[THE DATA — start]

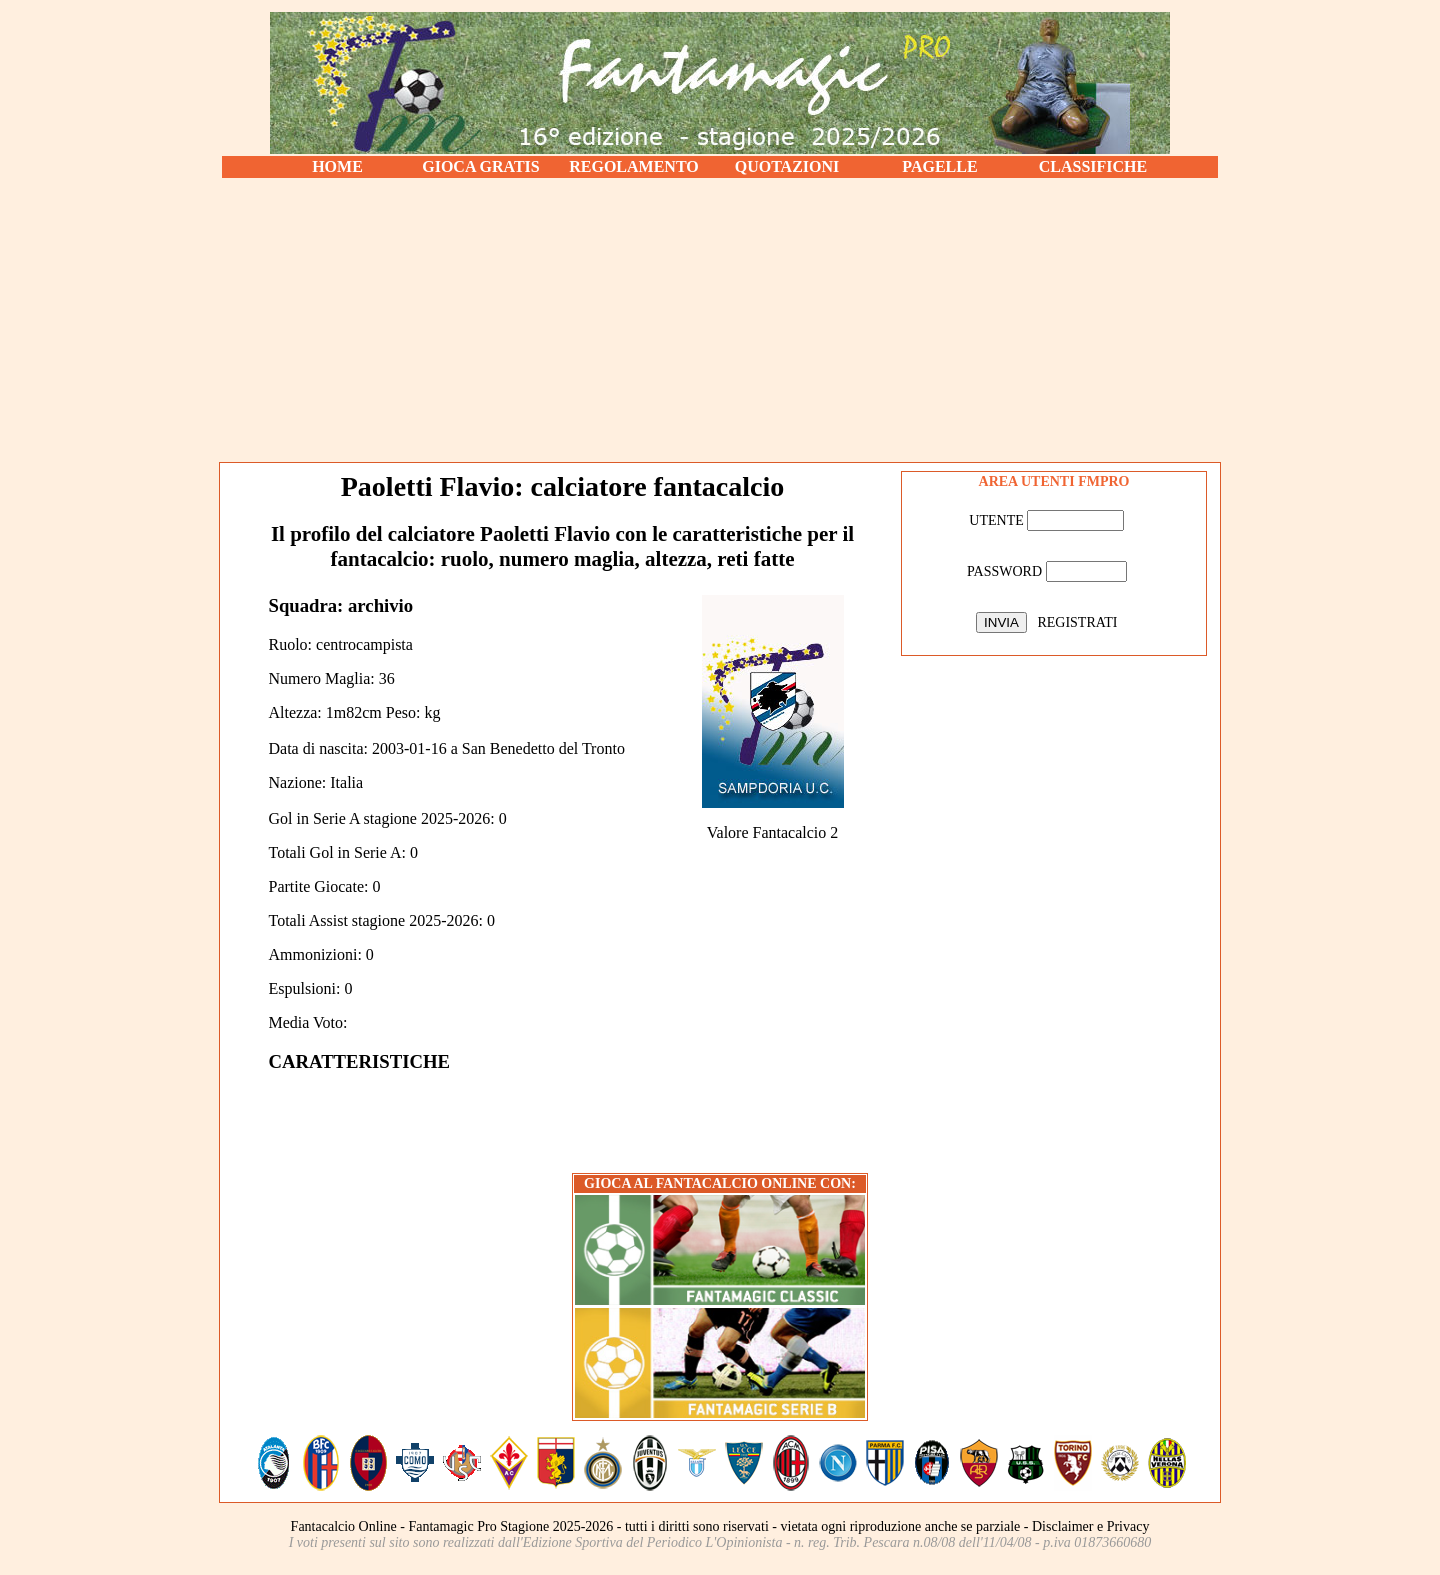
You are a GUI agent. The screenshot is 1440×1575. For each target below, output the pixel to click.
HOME (337, 166)
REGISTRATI (1077, 622)
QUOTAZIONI (787, 166)
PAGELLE (939, 166)
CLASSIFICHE (1093, 166)
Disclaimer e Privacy (1090, 1526)
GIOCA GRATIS (481, 166)
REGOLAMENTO (634, 166)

[THE DATA — finish]

Return the records above in their entirety, word for word, with the pictures removed.

You are a GUI agent. The screenshot is 1440×1575. For each target below, output the pixel to click.
HOME (337, 166)
REGISTRATI (1077, 622)
QUOTAZIONI (787, 166)
PAGELLE (939, 166)
CLASSIFICHE (1093, 166)
Disclaimer e Privacy (1090, 1526)
GIOCA GRATIS (481, 166)
REGOLAMENTO (634, 166)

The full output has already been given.